To do
After repeating the line containing "ough - they", stop; until then, repeat each line of the listing below exactly, starting with the first.

******

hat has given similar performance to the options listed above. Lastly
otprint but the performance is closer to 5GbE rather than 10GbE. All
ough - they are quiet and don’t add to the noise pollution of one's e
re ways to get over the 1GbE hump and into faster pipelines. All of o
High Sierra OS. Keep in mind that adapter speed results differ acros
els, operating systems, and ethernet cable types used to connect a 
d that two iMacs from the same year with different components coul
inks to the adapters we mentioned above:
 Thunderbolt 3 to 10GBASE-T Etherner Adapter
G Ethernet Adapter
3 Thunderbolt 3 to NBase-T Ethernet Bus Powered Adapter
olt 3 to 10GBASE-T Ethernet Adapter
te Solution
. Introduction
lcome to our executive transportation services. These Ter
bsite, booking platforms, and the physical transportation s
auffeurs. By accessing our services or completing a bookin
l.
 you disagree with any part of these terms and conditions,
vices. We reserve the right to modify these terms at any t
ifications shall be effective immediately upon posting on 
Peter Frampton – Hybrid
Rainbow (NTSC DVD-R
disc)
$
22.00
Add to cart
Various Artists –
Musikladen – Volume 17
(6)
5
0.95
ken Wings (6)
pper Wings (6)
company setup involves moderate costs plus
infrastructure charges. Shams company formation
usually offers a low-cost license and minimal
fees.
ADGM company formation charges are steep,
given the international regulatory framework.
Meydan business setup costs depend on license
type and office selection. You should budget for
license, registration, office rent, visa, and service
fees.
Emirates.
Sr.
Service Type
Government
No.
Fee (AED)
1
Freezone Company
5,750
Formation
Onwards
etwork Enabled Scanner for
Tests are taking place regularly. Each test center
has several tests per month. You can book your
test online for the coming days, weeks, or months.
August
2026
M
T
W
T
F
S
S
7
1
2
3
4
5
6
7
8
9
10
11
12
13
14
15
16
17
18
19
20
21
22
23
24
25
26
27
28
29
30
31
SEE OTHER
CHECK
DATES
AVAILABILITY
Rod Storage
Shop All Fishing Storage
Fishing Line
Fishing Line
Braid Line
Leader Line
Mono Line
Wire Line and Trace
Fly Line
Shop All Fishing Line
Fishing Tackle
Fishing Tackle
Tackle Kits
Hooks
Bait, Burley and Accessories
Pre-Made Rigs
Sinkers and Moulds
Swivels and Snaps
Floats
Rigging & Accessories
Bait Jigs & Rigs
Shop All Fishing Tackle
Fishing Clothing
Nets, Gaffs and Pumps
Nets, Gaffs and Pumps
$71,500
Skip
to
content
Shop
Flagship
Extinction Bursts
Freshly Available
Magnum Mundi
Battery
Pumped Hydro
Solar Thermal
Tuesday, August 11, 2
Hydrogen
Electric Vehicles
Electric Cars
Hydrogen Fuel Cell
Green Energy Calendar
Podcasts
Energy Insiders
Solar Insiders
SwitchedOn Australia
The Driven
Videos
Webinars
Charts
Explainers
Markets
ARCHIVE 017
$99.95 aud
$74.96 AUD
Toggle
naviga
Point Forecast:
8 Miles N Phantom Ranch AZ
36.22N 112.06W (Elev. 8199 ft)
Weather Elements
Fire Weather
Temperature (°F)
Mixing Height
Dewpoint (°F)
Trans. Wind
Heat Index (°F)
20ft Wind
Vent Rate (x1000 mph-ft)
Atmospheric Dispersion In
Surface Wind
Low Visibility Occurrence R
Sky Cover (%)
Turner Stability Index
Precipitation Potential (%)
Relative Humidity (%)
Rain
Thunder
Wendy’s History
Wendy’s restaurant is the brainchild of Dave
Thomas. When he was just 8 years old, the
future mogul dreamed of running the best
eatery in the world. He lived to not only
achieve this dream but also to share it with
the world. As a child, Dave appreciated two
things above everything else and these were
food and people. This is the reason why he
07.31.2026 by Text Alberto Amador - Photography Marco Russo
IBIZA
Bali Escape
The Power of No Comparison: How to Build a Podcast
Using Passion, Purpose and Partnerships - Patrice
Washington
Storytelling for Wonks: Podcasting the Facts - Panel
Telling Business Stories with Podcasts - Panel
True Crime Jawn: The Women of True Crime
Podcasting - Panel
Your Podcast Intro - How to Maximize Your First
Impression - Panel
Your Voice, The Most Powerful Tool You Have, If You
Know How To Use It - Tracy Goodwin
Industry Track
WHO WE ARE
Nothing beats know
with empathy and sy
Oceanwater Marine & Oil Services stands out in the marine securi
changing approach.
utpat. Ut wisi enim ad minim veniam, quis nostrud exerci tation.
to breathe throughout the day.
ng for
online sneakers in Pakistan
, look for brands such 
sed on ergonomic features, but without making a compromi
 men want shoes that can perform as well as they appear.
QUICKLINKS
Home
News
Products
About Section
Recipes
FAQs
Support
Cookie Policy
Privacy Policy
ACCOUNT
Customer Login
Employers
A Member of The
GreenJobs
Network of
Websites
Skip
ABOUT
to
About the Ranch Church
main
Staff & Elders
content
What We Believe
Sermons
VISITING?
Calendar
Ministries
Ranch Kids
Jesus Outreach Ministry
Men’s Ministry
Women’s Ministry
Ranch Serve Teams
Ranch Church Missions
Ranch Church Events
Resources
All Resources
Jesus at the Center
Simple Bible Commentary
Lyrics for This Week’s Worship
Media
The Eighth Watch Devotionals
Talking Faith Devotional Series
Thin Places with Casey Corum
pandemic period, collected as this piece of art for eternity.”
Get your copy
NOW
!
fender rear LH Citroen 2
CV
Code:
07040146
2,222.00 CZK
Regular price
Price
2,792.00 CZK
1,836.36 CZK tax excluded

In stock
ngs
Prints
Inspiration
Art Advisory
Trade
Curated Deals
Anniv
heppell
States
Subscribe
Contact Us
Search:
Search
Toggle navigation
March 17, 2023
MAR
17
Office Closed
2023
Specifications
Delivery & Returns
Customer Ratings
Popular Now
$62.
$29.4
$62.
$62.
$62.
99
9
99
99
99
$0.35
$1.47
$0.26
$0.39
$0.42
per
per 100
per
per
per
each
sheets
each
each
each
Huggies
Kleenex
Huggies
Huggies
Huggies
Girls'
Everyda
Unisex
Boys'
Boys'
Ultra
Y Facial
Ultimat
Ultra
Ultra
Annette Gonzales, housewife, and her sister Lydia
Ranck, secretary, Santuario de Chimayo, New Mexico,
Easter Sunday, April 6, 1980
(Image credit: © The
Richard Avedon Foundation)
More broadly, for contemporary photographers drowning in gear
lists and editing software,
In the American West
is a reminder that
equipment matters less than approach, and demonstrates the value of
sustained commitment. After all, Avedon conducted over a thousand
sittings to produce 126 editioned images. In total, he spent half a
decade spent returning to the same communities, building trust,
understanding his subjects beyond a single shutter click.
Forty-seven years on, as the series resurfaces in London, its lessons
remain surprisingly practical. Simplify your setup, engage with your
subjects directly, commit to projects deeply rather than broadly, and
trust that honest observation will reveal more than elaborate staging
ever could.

******

Answer space
hat has given similar performance to the options listed above. Lastly
otprint but the performance is closer to 5GbE rather than 10GbE. All
ough - they are quiet and don’t add to the noise pollution of one's e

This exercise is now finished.